(Records excerpted from a collection)
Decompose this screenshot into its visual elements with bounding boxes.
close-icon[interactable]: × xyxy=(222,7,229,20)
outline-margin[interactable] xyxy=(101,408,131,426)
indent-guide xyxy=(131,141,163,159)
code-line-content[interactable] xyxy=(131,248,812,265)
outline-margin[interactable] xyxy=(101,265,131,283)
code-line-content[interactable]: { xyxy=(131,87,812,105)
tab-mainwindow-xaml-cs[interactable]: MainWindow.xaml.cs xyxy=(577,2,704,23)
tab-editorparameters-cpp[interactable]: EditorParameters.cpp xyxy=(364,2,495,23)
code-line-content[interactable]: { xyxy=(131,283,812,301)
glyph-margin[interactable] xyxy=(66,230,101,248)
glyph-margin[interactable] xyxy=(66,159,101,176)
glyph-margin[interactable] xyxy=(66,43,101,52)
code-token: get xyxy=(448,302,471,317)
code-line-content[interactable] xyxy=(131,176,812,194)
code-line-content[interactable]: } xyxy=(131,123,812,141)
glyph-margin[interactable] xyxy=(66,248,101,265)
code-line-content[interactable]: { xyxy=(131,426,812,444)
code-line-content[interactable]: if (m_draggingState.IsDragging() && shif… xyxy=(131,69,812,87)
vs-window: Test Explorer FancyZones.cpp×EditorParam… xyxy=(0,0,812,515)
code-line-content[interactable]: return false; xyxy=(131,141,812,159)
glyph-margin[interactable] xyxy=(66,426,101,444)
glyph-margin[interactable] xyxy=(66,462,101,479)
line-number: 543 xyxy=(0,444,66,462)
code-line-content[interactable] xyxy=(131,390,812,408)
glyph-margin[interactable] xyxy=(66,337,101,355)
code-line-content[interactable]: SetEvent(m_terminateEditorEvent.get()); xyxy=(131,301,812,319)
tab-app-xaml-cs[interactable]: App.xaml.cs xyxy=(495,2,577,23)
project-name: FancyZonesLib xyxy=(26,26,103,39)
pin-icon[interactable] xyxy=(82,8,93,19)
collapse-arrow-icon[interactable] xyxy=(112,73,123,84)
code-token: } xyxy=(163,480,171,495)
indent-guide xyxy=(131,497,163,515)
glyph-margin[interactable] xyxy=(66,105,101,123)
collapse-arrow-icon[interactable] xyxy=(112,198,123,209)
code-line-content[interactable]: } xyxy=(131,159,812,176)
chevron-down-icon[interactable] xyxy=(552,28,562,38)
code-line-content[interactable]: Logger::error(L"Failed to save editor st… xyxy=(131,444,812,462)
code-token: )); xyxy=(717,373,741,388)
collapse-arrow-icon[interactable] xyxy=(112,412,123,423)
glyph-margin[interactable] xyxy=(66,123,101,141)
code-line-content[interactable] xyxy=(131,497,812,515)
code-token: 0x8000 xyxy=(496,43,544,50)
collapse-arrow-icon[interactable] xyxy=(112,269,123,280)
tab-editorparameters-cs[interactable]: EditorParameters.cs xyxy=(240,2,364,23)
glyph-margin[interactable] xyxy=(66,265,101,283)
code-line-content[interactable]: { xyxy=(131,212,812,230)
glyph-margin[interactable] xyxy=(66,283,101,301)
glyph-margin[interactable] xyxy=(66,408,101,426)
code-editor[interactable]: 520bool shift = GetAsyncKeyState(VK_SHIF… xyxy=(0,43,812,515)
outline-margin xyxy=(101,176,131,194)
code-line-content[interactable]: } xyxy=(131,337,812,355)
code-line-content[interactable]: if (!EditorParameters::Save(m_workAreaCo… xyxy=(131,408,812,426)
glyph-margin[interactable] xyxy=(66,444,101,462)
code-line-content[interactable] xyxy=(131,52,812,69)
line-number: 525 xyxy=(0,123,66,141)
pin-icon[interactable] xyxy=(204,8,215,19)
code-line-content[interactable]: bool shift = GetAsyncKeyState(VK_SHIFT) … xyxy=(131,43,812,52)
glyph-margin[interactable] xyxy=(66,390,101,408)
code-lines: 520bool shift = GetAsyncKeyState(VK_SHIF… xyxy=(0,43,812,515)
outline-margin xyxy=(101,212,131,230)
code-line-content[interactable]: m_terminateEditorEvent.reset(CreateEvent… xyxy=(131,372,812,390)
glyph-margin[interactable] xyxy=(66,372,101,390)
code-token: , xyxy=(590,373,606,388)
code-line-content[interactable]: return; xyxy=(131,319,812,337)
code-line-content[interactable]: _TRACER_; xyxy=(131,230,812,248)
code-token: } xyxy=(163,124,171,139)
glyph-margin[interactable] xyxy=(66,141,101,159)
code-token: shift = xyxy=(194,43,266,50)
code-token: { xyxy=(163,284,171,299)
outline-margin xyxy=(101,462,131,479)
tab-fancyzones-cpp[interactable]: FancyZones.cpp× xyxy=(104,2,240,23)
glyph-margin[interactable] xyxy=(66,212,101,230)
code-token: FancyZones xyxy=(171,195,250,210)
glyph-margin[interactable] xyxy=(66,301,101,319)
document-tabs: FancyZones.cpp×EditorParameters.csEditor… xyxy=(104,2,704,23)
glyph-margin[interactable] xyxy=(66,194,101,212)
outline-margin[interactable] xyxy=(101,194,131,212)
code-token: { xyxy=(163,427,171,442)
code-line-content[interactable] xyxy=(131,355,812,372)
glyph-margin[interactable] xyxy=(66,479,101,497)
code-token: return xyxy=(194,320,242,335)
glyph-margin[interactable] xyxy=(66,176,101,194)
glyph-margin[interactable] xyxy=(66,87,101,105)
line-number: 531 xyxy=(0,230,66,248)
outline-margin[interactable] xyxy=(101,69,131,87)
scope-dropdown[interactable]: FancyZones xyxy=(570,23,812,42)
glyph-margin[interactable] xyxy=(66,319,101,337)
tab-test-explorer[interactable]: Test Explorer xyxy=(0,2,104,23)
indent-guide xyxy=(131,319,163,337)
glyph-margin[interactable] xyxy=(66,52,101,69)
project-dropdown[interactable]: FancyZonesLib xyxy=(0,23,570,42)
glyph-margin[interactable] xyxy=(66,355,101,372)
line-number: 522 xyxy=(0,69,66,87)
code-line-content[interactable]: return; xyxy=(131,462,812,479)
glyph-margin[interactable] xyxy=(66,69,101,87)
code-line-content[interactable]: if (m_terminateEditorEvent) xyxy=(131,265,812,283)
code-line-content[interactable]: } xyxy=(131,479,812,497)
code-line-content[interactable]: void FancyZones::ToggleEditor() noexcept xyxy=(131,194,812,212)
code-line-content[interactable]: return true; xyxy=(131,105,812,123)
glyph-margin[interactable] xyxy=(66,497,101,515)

*Work to complete:* Output each line of the records above exactly.

*Finished exercise:*
Decompose this screenshot into its visual elements with bounding boxes.
close-icon[interactable]: × xyxy=(222,7,229,20)
outline-margin[interactable] xyxy=(101,408,131,426)
indent-guide xyxy=(131,141,163,159)
code-line-content[interactable] xyxy=(131,248,812,265)
outline-margin[interactable] xyxy=(101,265,131,283)
code-line-content[interactable]: { xyxy=(131,87,812,105)
tab-mainwindow-xaml-cs[interactable]: MainWindow.xaml.cs xyxy=(577,2,704,23)
tab-editorparameters-cpp[interactable]: EditorParameters.cpp xyxy=(364,2,495,23)
code-line-content[interactable]: { xyxy=(131,283,812,301)
glyph-margin[interactable] xyxy=(66,230,101,248)
glyph-margin[interactable] xyxy=(66,159,101,176)
glyph-margin[interactable] xyxy=(66,43,101,52)
code-token: get xyxy=(448,302,471,317)
code-line-content[interactable] xyxy=(131,176,812,194)
code-line-content[interactable]: } xyxy=(131,123,812,141)
glyph-margin[interactable] xyxy=(66,248,101,265)
code-line-content[interactable]: { xyxy=(131,426,812,444)
code-line-content[interactable]: if (m_draggingState.IsDragging() && shif… xyxy=(131,69,812,87)
vs-window: Test Explorer FancyZones.cpp×EditorParam… xyxy=(0,0,812,515)
code-line-content[interactable]: return false; xyxy=(131,141,812,159)
glyph-margin[interactable] xyxy=(66,426,101,444)
glyph-margin[interactable] xyxy=(66,462,101,479)
line-number: 543 xyxy=(0,444,66,462)
code-line-content[interactable] xyxy=(131,390,812,408)
glyph-margin[interactable] xyxy=(66,337,101,355)
code-line-content[interactable]: SetEvent(m_terminateEditorEvent.get()); xyxy=(131,301,812,319)
tab-app-xaml-cs[interactable]: App.xaml.cs xyxy=(495,2,577,23)
project-name: FancyZonesLib xyxy=(26,26,103,39)
pin-icon[interactable] xyxy=(82,8,93,19)
collapse-arrow-icon[interactable] xyxy=(112,73,123,84)
code-token: } xyxy=(163,480,171,495)
indent-guide xyxy=(131,497,163,515)
glyph-margin[interactable] xyxy=(66,105,101,123)
collapse-arrow-icon[interactable] xyxy=(112,198,123,209)
code-line-content[interactable]: } xyxy=(131,159,812,176)
chevron-down-icon[interactable] xyxy=(552,28,562,38)
code-line-content[interactable]: Logger::error(L"Failed to save editor st… xyxy=(131,444,812,462)
code-token: )); xyxy=(717,373,741,388)
collapse-arrow-icon[interactable] xyxy=(112,412,123,423)
glyph-margin[interactable] xyxy=(66,123,101,141)
code-line-content[interactable] xyxy=(131,497,812,515)
code-token: 0x8000 xyxy=(496,43,544,50)
collapse-arrow-icon[interactable] xyxy=(112,269,123,280)
tab-editorparameters-cs[interactable]: EditorParameters.cs xyxy=(240,2,364,23)
glyph-margin[interactable] xyxy=(66,265,101,283)
code-line-content[interactable]: { xyxy=(131,212,812,230)
glyph-margin[interactable] xyxy=(66,283,101,301)
glyph-margin[interactable] xyxy=(66,408,101,426)
code-editor[interactable]: 520bool shift = GetAsyncKeyState(VK_SHIF… xyxy=(0,43,812,515)
outline-margin xyxy=(101,176,131,194)
code-line-content[interactable]: } xyxy=(131,337,812,355)
code-line-content[interactable]: if (!EditorParameters::Save(m_workAreaCo… xyxy=(131,408,812,426)
glyph-margin[interactable] xyxy=(66,444,101,462)
code-line-content[interactable] xyxy=(131,52,812,69)
line-number: 525 xyxy=(0,123,66,141)
pin-icon[interactable] xyxy=(204,8,215,19)
code-line-content[interactable]: bool shift = GetAsyncKeyState(VK_SHIFT) … xyxy=(131,43,812,52)
glyph-margin[interactable] xyxy=(66,390,101,408)
code-lines: 520bool shift = GetAsyncKeyState(VK_SHIF… xyxy=(0,43,812,515)
outline-margin xyxy=(101,212,131,230)
code-line-content[interactable]: m_terminateEditorEvent.reset(CreateEvent… xyxy=(131,372,812,390)
glyph-margin[interactable] xyxy=(66,372,101,390)
code-token: , xyxy=(590,373,606,388)
code-line-content[interactable]: return; xyxy=(131,319,812,337)
code-line-content[interactable]: _TRACER_; xyxy=(131,230,812,248)
code-token: } xyxy=(163,124,171,139)
glyph-margin[interactable] xyxy=(66,141,101,159)
code-token: shift = xyxy=(194,43,266,50)
code-token: { xyxy=(163,284,171,299)
outline-margin xyxy=(101,462,131,479)
tab-fancyzones-cpp[interactable]: FancyZones.cpp× xyxy=(104,2,240,23)
glyph-margin[interactable] xyxy=(66,212,101,230)
code-token: FancyZones xyxy=(171,195,250,210)
glyph-margin[interactable] xyxy=(66,301,101,319)
document-tabs: FancyZones.cpp×EditorParameters.csEditor… xyxy=(104,2,704,23)
glyph-margin[interactable] xyxy=(66,194,101,212)
outline-margin[interactable] xyxy=(101,194,131,212)
code-token: { xyxy=(163,427,171,442)
code-line-content[interactable] xyxy=(131,355,812,372)
glyph-margin[interactable] xyxy=(66,479,101,497)
code-token: return xyxy=(194,320,242,335)
glyph-margin[interactable] xyxy=(66,176,101,194)
glyph-margin[interactable] xyxy=(66,87,101,105)
line-number: 531 xyxy=(0,230,66,248)
outline-margin[interactable] xyxy=(101,69,131,87)
scope-dropdown[interactable]: FancyZones xyxy=(570,23,812,42)
glyph-margin[interactable] xyxy=(66,319,101,337)
tab-test-explorer[interactable]: Test Explorer xyxy=(0,2,104,23)
indent-guide xyxy=(131,319,163,337)
glyph-margin[interactable] xyxy=(66,52,101,69)
project-dropdown[interactable]: FancyZonesLib xyxy=(0,23,570,42)
glyph-margin[interactable] xyxy=(66,355,101,372)
line-number: 522 xyxy=(0,69,66,87)
code-line-content[interactable]: return; xyxy=(131,462,812,479)
glyph-margin[interactable] xyxy=(66,69,101,87)
code-line-content[interactable]: if (m_terminateEditorEvent) xyxy=(131,265,812,283)
code-line-content[interactable]: } xyxy=(131,479,812,497)
code-line-content[interactable]: void FancyZones::ToggleEditor() noexcept xyxy=(131,194,812,212)
code-line-content[interactable]: return true; xyxy=(131,105,812,123)
glyph-margin[interactable] xyxy=(66,497,101,515)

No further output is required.